Création artistique

Spectacle

Oublie !

Compagnie Théâtre Inutile

Auteur : de Kossi Efoui

Mise en scène : Nicolas Saelens

Un spectacle qui adresse la parole aux enfants donc à chacun d’entre nous. Kossi
nous a apporté un conte :

"L’esprit des choses, s’étant fait homme se mit à parler une langue étrange, remplie de fleurs et d’images. On ne le comprit pas, mais le prenant pour un fou, on le jeta à la mer. Un poisson l’avala. Un pêcheur ayant pris le poisson et en ayant mangé, parla à son tour une langue mystérieuse. Il fut lapidé et enterré profondément. Lentement, le vent du désert découvrit la fosse, et un jour de simoun, quelques débris de son corps tombèrent dans le couscous d’un chasseur.
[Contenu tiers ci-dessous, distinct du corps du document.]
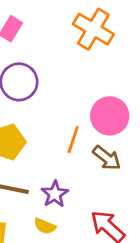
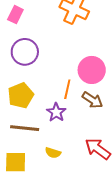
purple star: (55, 194) -> (56, 112), moved

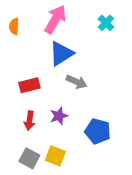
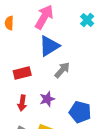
gray arrow: (77, 82) -> (62, 70), turned -72

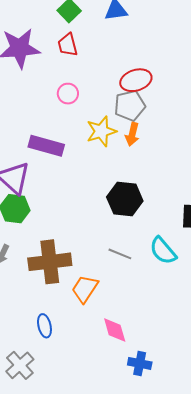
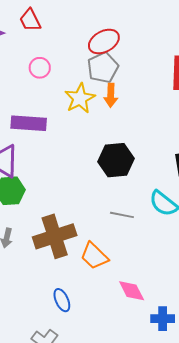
orange trapezoid: (85, 289) -> (94, 256), turned -68

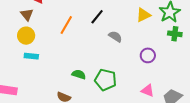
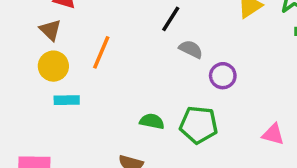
orange line: (66, 25) -> (101, 52), moved
gray semicircle: (115, 37) -> (191, 49), moved
purple circle: (148, 55) -> (223, 76), moved

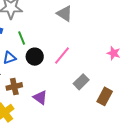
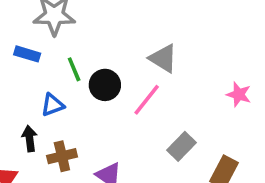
gray triangle: (65, 14) -> (163, 58), moved
black circle: (35, 57) -> (105, 85), moved

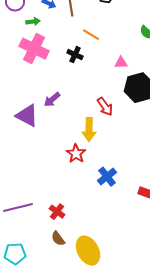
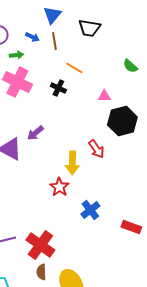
red arrow: (105, 107) -> (96, 149), moved
red cross: (57, 212) -> (40, 245), size x1.8
brown semicircle: (58, 239) -> (41, 272), turned 35

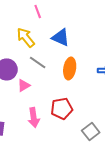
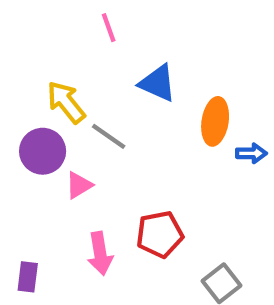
yellow arrow: (26, 37) -> (66, 102), moved
orange ellipse: (70, 68) -> (215, 121), moved

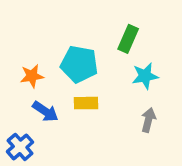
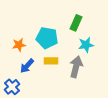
blue arrow: (45, 111) -> (27, 66), turned 98
gray arrow: (148, 120) -> (76, 67), moved, size x1.5

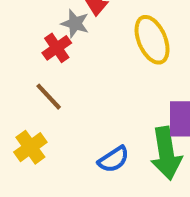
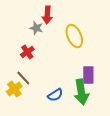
red cross: (57, 48) -> (27, 52), moved
brown line: (49, 97) -> (23, 78), moved

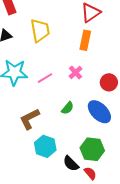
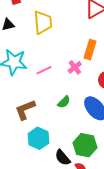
orange rectangle: (85, 40) -> (90, 50), moved

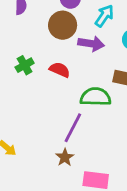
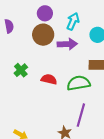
red semicircle: (60, 70) -> (49, 79), moved
purple line: (73, 128) -> (81, 115), moved

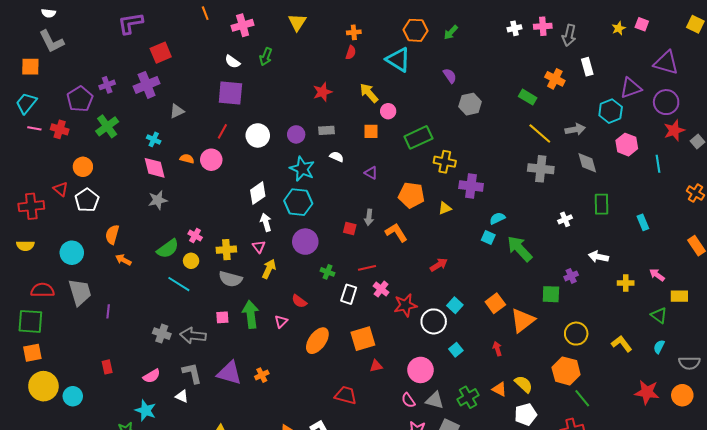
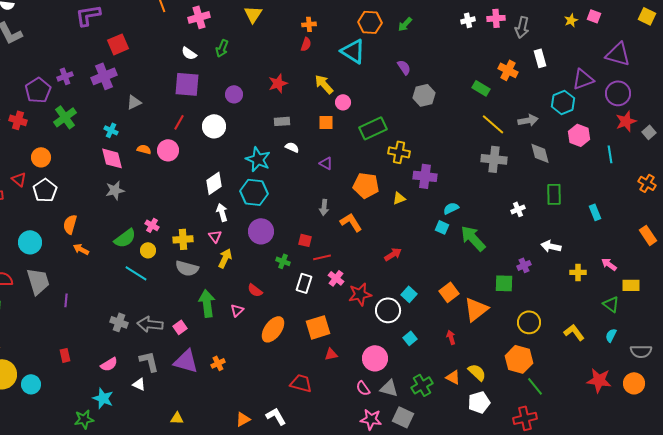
purple circle: (296, 134) -> (234, 94), moved
red square: (350, 228) -> (305, 240), moved
pink square: (222, 317) -> (180, 327), moved, turned -32

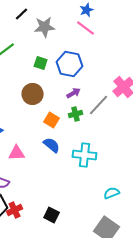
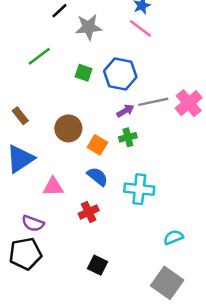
brown circle: (33, 94) -> (68, 128), moved
gray line: (99, 105) -> (153, 102), moved, turned 35
red cross: (15, 210) -> (89, 212), moved

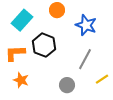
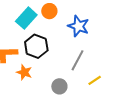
cyan rectangle: (22, 20) -> (26, 18), moved
orange star: (21, 80) -> (24, 72), moved

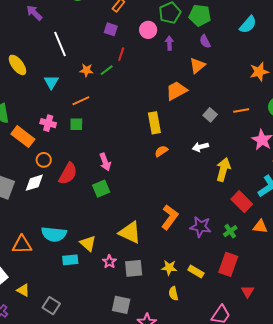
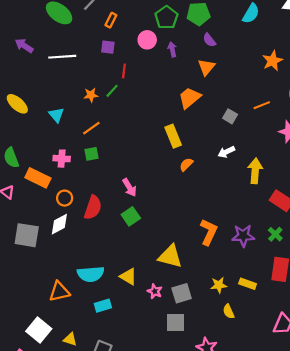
white line: (60, 44) -> (62, 57), moved, turned -60
cyan rectangle: (70, 260) -> (103, 306), moved
gray square: (121, 305) -> (175, 323), moved

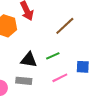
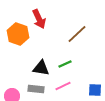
blue square: (83, 67) -> (95, 90), moved
pink line: (60, 78) -> (63, 86), moved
Aussitôt, celui-ci de conter en paroles mystiques des choses inconnues. Il fut exterminé. Son corps, réduit en poudre aussi fine que la poussière du désert, fut lancé dans l’espace. Un homme dont le métier consistait à tirer d’une corde tendue sur une calebasse des harmonies cosmiques, en respira quelques grains, et aussitôt, comme la corde que ses doigts faisaient vibrer, il se mit à chanter. Et ce qui s’envola de ses lèvres fut tel que le monde se mit à pleurer. Et on le laissa vivre."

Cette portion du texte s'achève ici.